The required result is a copy of each line below in which "volume" appears.

--- Information given Enclosed Below ---

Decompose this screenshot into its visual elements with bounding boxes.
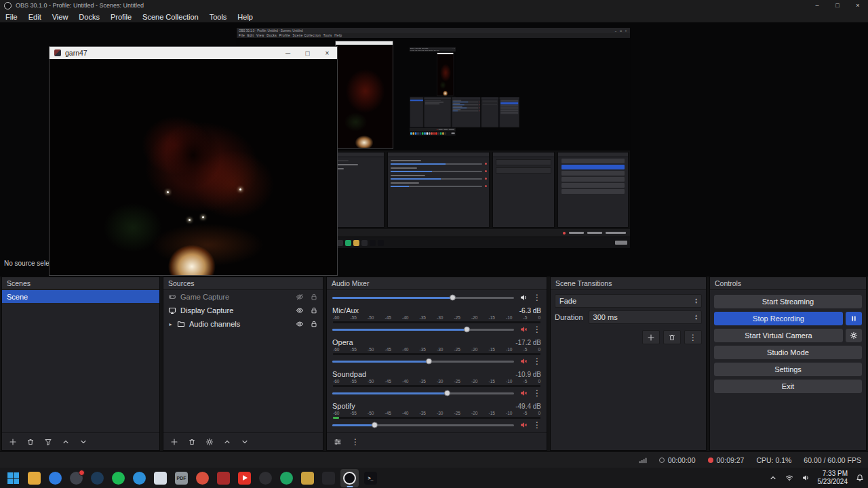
move-source-down-button[interactable]: [241, 438, 249, 446]
game-window-title-bar[interactable]: garn47 ─ □ ×: [50, 47, 337, 59]
taskbar-app-firefox-icon[interactable]: [130, 469, 149, 487]
game-window-garn47: garn47 ─ □ ×: [49, 46, 338, 276]
add-transition-button[interactable]: [642, 330, 660, 344]
taskbar-app-steam-icon[interactable]: [88, 469, 106, 487]
lock-icon[interactable]: [310, 293, 318, 301]
remove-transition-button[interactable]: [663, 330, 681, 344]
channel-db-value: -49.4 dB: [515, 403, 541, 410]
menu-docks[interactable]: Docks: [73, 11, 105, 22]
source-row-game-capture[interactable]: Game Capture: [163, 290, 323, 304]
stream-time: 00:00:00: [659, 456, 696, 464]
move-source-up-button[interactable]: [223, 438, 231, 446]
scene-filters-button[interactable]: [44, 438, 52, 446]
mixer-item-menu-icon[interactable]: ⋮: [533, 293, 541, 302]
menu-profile[interactable]: Profile: [105, 11, 137, 22]
clock-date: 5/23/2024: [818, 478, 848, 486]
game-minimize-button[interactable]: ─: [278, 47, 298, 59]
start-virtual-camera-button[interactable]: Start Virtual Camera: [714, 329, 843, 342]
channel-db-value: -6.3 dB: [519, 307, 541, 314]
volume-icon[interactable]: [802, 474, 810, 482]
recording-indicator-icon: [708, 458, 713, 463]
gamepad-icon: [168, 293, 176, 301]
expand-chevron-icon[interactable]: ▸: [168, 321, 173, 327]
menu-view[interactable]: View: [47, 11, 74, 22]
taskbar-app-spotify-icon[interactable]: [109, 469, 127, 487]
taskbar-app-pdf-viewer-icon[interactable]: PDF: [172, 469, 191, 487]
audio-mixer-panel: Audio Mixer ⋮ Mic/Aux-6.3 dB -60-55-50-4…: [326, 277, 547, 451]
taskbar-app-chrome-icon[interactable]: [193, 469, 212, 487]
menu-tools[interactable]: Tools: [204, 11, 233, 22]
volume-slider[interactable]: [332, 329, 514, 331]
advanced-audio-button[interactable]: [334, 438, 342, 446]
taskbar-app-start-icon[interactable]: [4, 469, 22, 487]
taskbar-app-app-dark-icon[interactable]: [256, 469, 275, 487]
remove-scene-button[interactable]: [26, 438, 35, 446]
source-row-audio-channels[interactable]: ▸ Audio channels: [163, 317, 323, 331]
taskbar-app-app-wheat-icon[interactable]: [298, 469, 317, 487]
taskbar-app-browser-edge-icon[interactable]: [46, 469, 64, 487]
mixer-item-menu-icon[interactable]: ⋮: [533, 421, 541, 429]
taskbar-app-cursor-tool-icon[interactable]: [151, 469, 170, 487]
volume-slider[interactable]: [332, 424, 514, 426]
virtual-camera-settings-button[interactable]: [846, 329, 862, 342]
menu-scene-collection[interactable]: Scene Collection: [137, 11, 204, 22]
muted-speaker-icon[interactable]: [519, 389, 528, 397]
preview-canvas[interactable]: OBS 30.1.0 - Profile: Untitled - Scenes:…: [0, 22, 868, 277]
taskbar-app-youtube-icon[interactable]: [235, 469, 254, 487]
lock-icon[interactable]: [310, 306, 318, 314]
taskbar-app-obs-icon[interactable]: [340, 469, 359, 487]
game-maximize-button[interactable]: □: [298, 47, 317, 59]
move-scene-up-button[interactable]: [62, 438, 70, 446]
move-scene-down-button[interactable]: [79, 438, 87, 446]
remove-source-button[interactable]: [188, 438, 196, 446]
duration-spinner[interactable]: 300 ms ▴▾: [589, 310, 702, 324]
wifi-icon[interactable]: [785, 474, 793, 482]
add-source-button[interactable]: [170, 438, 178, 446]
menu-help[interactable]: Help: [232, 11, 258, 22]
volume-slider[interactable]: [332, 361, 514, 363]
taskbar-app-file-explorer-icon[interactable]: [25, 469, 43, 487]
mixer-menu-button[interactable]: ⋮: [351, 438, 359, 446]
menu-edit[interactable]: Edit: [23, 11, 47, 22]
speaker-icon[interactable]: [519, 293, 528, 302]
visibility-off-icon[interactable]: [296, 293, 304, 301]
source-row-display-capture[interactable]: Display Capture: [163, 304, 323, 317]
exit-button[interactable]: Exit: [714, 380, 862, 393]
volume-slider[interactable]: [332, 297, 514, 299]
minimize-button[interactable]: –: [807, 0, 827, 11]
taskbar-app-discord-icon[interactable]: [67, 469, 85, 487]
taskbar-app-app-black-icon[interactable]: [319, 469, 338, 487]
mixer-item-menu-icon[interactable]: ⋮: [533, 389, 541, 397]
close-button[interactable]: ×: [848, 0, 868, 11]
mixer-item-menu-icon[interactable]: ⋮: [533, 325, 541, 333]
volume-slider[interactable]: [332, 392, 514, 394]
taskbar-clock[interactable]: 7:33 PM 5/23/2024: [818, 470, 848, 486]
studio-mode-button[interactable]: Studio Mode: [714, 346, 862, 359]
taskbar-app-app-green-icon[interactable]: [277, 469, 296, 487]
mixer-item-menu-icon[interactable]: ⋮: [533, 357, 541, 365]
taskbar-app-adobe-icon[interactable]: [214, 469, 233, 487]
taskbar-app-terminal-icon[interactable]: >_: [361, 469, 380, 487]
settings-button[interactable]: Settings: [714, 363, 862, 376]
notifications-icon[interactable]: [856, 474, 864, 482]
channel-name: Soundpad: [332, 370, 366, 378]
tray-overflow-chevron-icon[interactable]: [769, 474, 777, 482]
visibility-icon[interactable]: [296, 306, 304, 314]
game-viewport[interactable]: [50, 59, 337, 275]
muted-speaker-icon[interactable]: [519, 421, 528, 429]
maximize-button[interactable]: □: [827, 0, 848, 11]
visibility-icon[interactable]: [296, 320, 304, 328]
pause-recording-button[interactable]: [846, 312, 862, 325]
muted-speaker-icon[interactable]: [519, 357, 528, 365]
stop-recording-button[interactable]: Stop Recording: [714, 312, 843, 325]
scene-list-item[interactable]: Scene: [2, 290, 159, 303]
muted-speaker-icon[interactable]: [519, 325, 528, 333]
game-close-button[interactable]: ×: [317, 47, 337, 59]
source-properties-button[interactable]: [205, 438, 214, 446]
add-scene-button[interactable]: [9, 438, 17, 446]
transition-select[interactable]: Fade ▴▾: [555, 294, 702, 308]
menu-file[interactable]: File: [0, 11, 23, 22]
start-streaming-button[interactable]: Start Streaming: [714, 295, 862, 308]
lock-icon[interactable]: [310, 320, 318, 328]
transition-properties-button[interactable]: ⋮: [684, 330, 702, 344]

--- End of Enclosed Information given ---

__Solution to this exercise__:
volume-icon[interactable]: [802, 474, 810, 482]
volume-slider[interactable]: [332, 329, 514, 331]
volume-slider[interactable]: [332, 424, 514, 426]
volume-slider[interactable]: [332, 361, 514, 363]
volume-slider[interactable]: [332, 297, 514, 299]
volume-slider[interactable]: [332, 392, 514, 394]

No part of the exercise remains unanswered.